Match The Background Image’s Depth of Field (Blur)

Another important thing you need to think about when you change a background in Photoshop is the Depth of Field.

If your original image has a shallow depth of field then you will need to blur the background image. Especially if your main subject also has areas that are out of focus.

One easy way to get a realistic background blur is to apply a Tilt-Shift Blur. With your new background layer selected, go into Filter, Blur Gallery, and select Tilt-shift.

In this filter, everything in between the two solid lines will remain in focus. While things in between the solid line and the dashed line gradually become blurry.

If you were to imagine how a lens will blur the background, then you can probably figure out where to place this blur over your image.

Where your subject is standing will be in focus and there will be a gradual transition to a blurry background.

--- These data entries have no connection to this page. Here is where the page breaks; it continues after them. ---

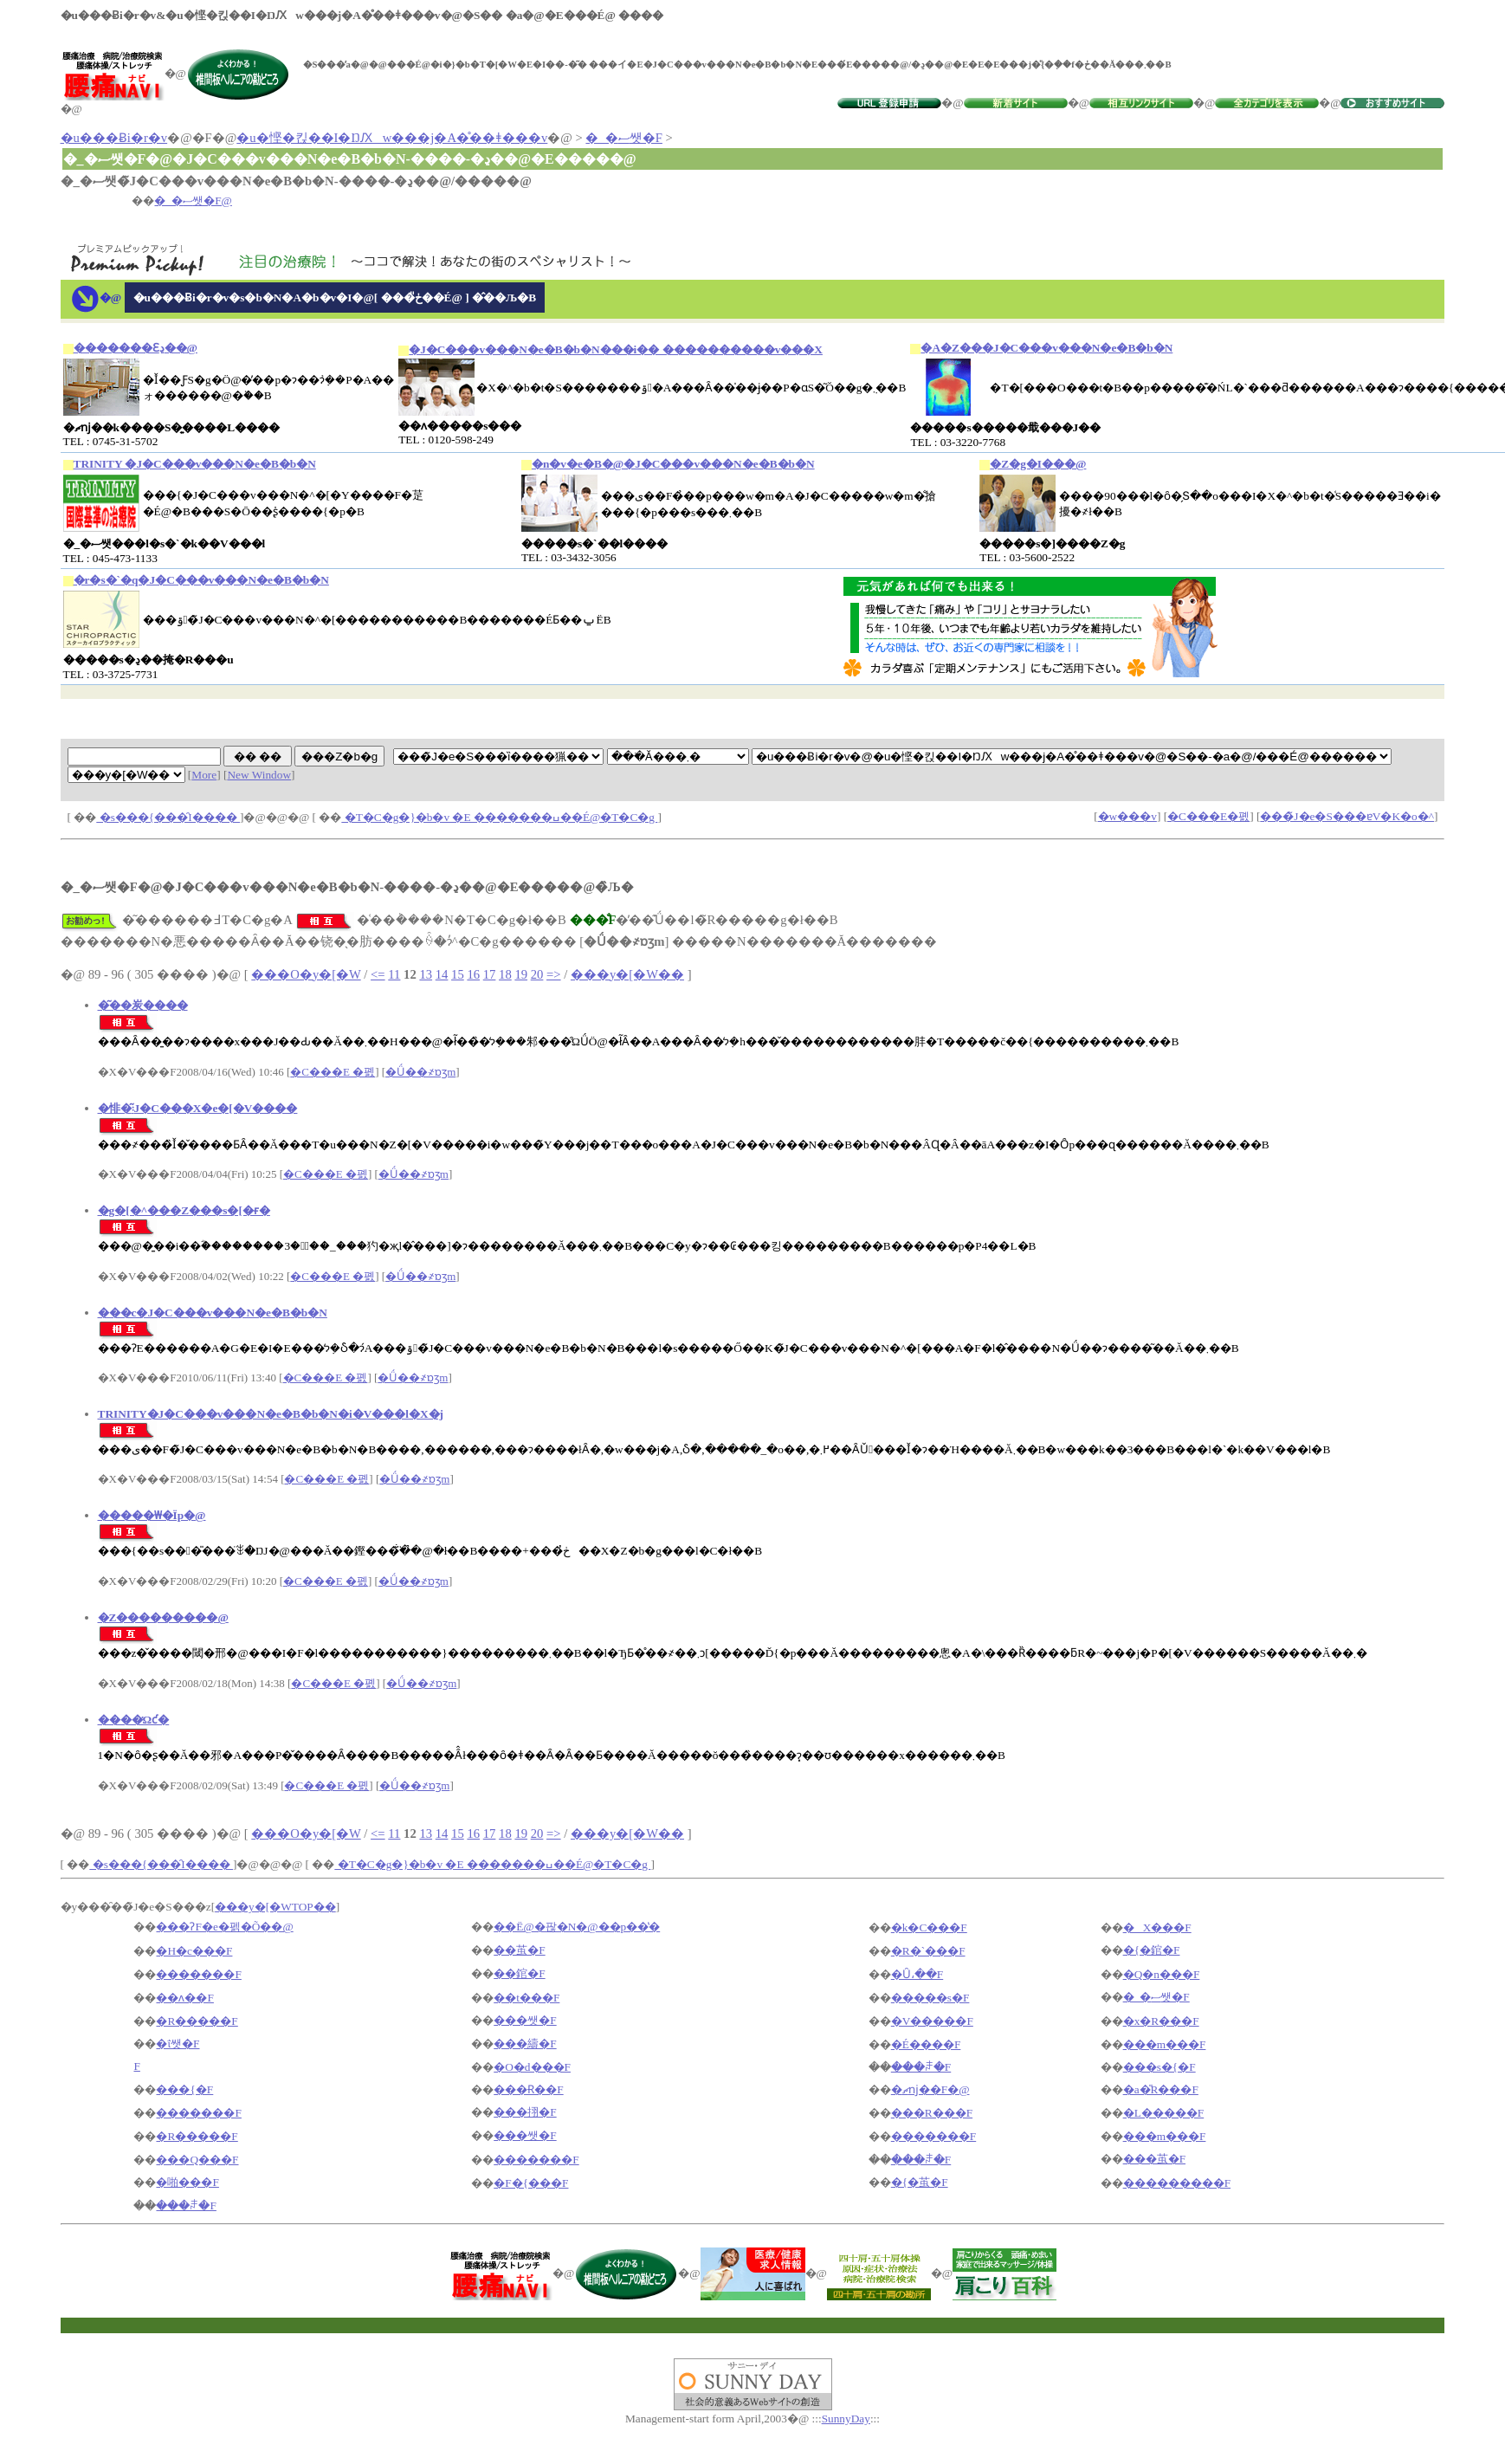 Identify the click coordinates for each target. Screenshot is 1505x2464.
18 (505, 974)
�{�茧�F (919, 2182)
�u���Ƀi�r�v (114, 138)
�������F (198, 1974)
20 (537, 974)
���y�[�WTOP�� (275, 1906)
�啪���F (187, 2182)
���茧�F (1154, 2158)
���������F (1176, 2182)
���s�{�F (1159, 2066)
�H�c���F (194, 1950)
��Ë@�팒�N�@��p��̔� (577, 1926)
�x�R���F (1161, 2021)
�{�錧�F (1151, 1949)
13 (425, 974)
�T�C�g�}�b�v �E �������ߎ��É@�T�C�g (499, 817)
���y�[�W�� (627, 974)
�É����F (926, 2044)
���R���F (931, 2112)
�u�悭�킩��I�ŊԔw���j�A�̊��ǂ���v (391, 138)
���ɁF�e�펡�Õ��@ (224, 1926)
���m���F (1164, 2044)
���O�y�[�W (305, 974)
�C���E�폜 (1208, 816)
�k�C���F (929, 1927)
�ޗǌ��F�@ (930, 2089)
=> (553, 974)
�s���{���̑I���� (168, 817)
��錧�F (519, 1973)
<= (378, 974)
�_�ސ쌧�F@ (192, 200)
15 (457, 974)
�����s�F (930, 1997)
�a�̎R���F (1160, 2089)
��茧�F (519, 1949)
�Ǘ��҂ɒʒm (420, 1071)
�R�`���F (928, 1950)
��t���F (526, 1997)
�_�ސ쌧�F (623, 138)
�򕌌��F (136, 2066)
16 (473, 974)
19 (520, 974)
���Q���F (197, 2159)
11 (394, 974)
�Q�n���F (1161, 1974)
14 (442, 974)
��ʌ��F (184, 1997)
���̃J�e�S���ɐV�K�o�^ (1347, 816)
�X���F (1157, 1927)
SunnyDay (846, 2418)
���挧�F (525, 2111)
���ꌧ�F (921, 2066)
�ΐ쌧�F (177, 2043)
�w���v (1127, 816)
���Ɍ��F (528, 2089)
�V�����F (932, 2021)
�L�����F (1164, 2112)
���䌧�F (525, 2043)
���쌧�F (525, 2020)
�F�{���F (531, 2182)
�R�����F (196, 2021)
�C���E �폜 (332, 1071)
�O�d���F (532, 2066)
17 (489, 974)
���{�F (184, 2089)
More (203, 774)
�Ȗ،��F (917, 1974)
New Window (259, 774) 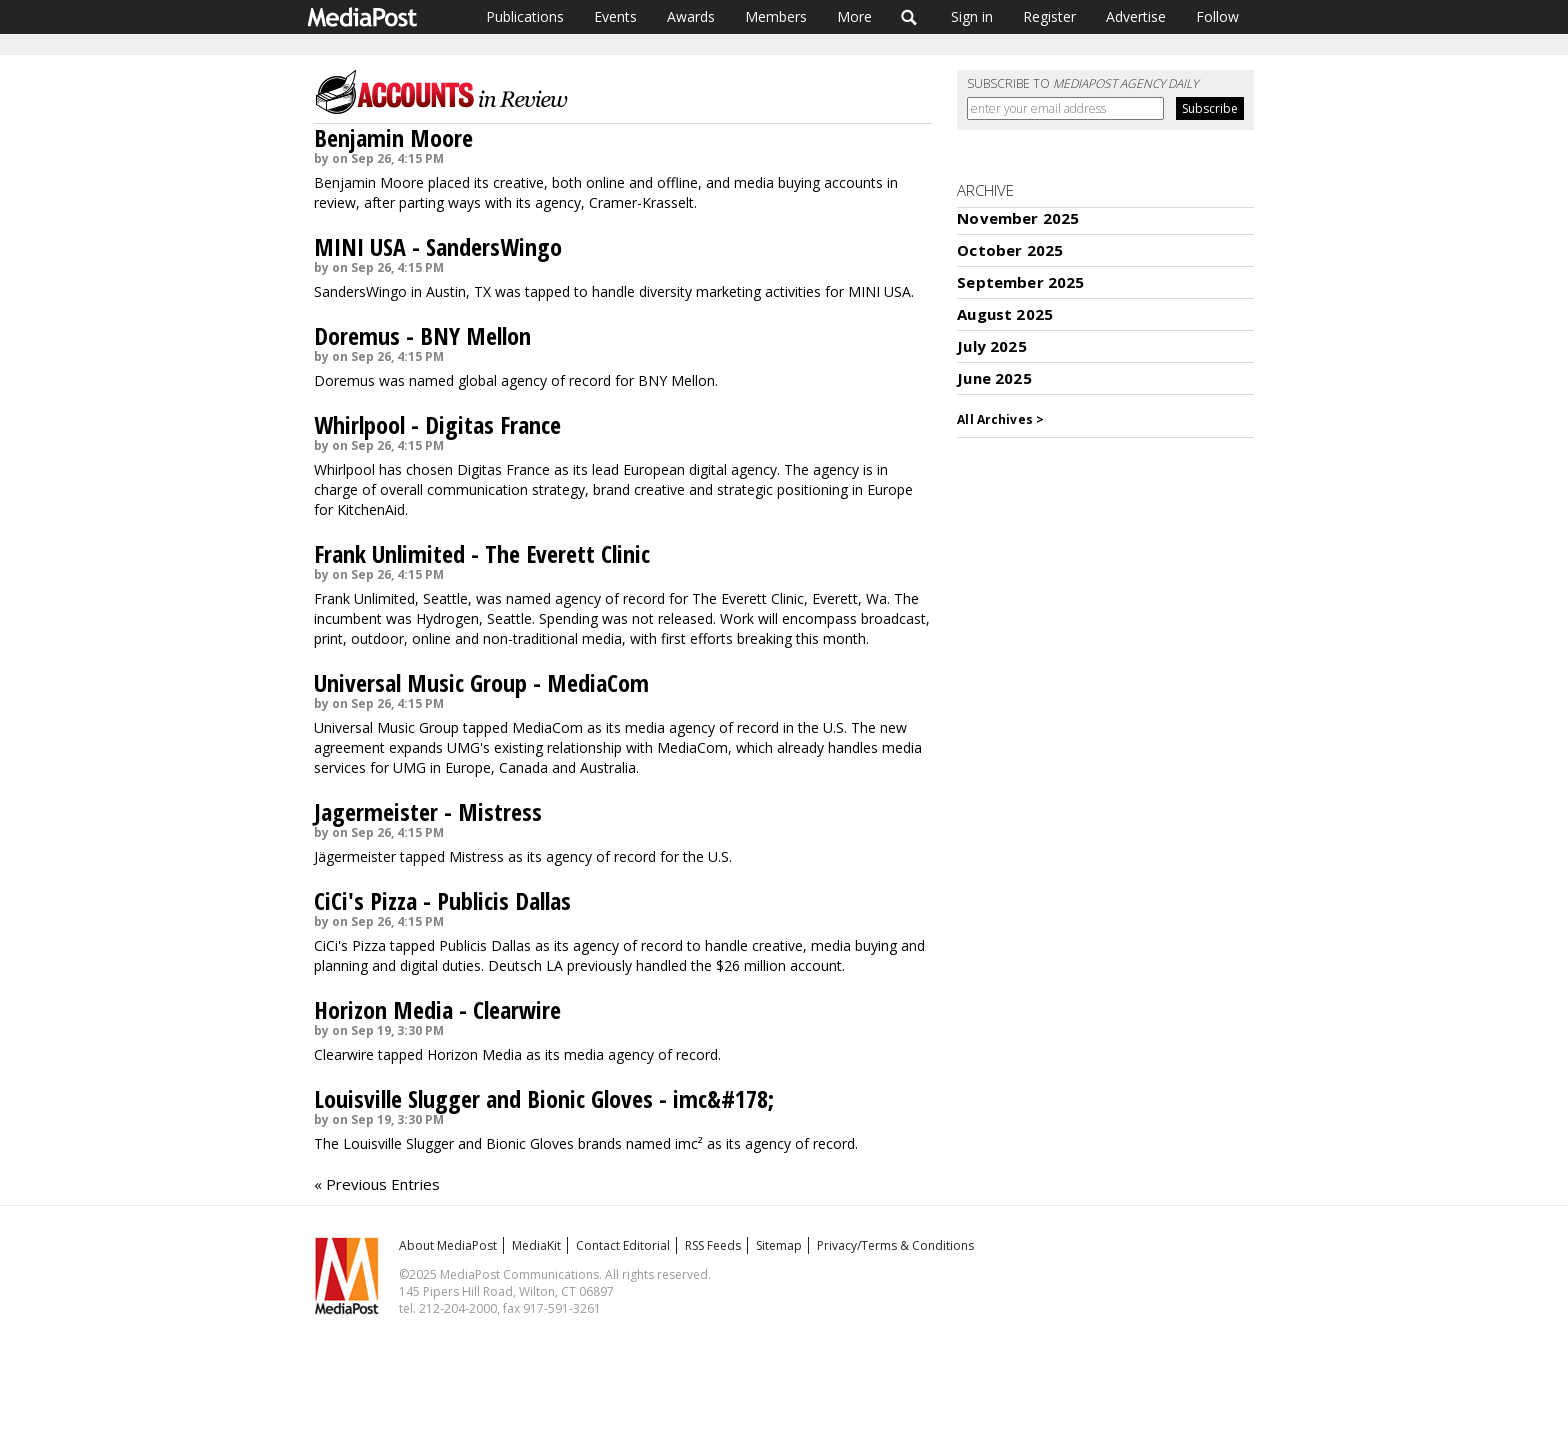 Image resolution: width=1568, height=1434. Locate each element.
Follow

Place the center blur dot where your subject’s feet would be. Even if they are out of the canvas. Then place the dashed line behind them to create the gradual blurry transition

Apply a Cohesive Adjustment When Changing Backgrounds

When you change backgrounds in Photoshop, it’s always a good idea to apply global adjustments to bring all the images together and make them feel more cohesive.

You can do so by adding noise, a vignette, or applying a color grade. One easy thing that you can apply is a global color adjustment.

You can go into the New Adjustment Layer icon, and choose Color Lookup.

You can think of this Adjustment Layer as a filter that colors your image much like an Instagram filter. From the 3D LUT dropdown, you can select any look that you want.

Tap on the down arrow key to toggle between the LUTs. If you find one that you like, but it’s too intense, you can always reduce the Opacity.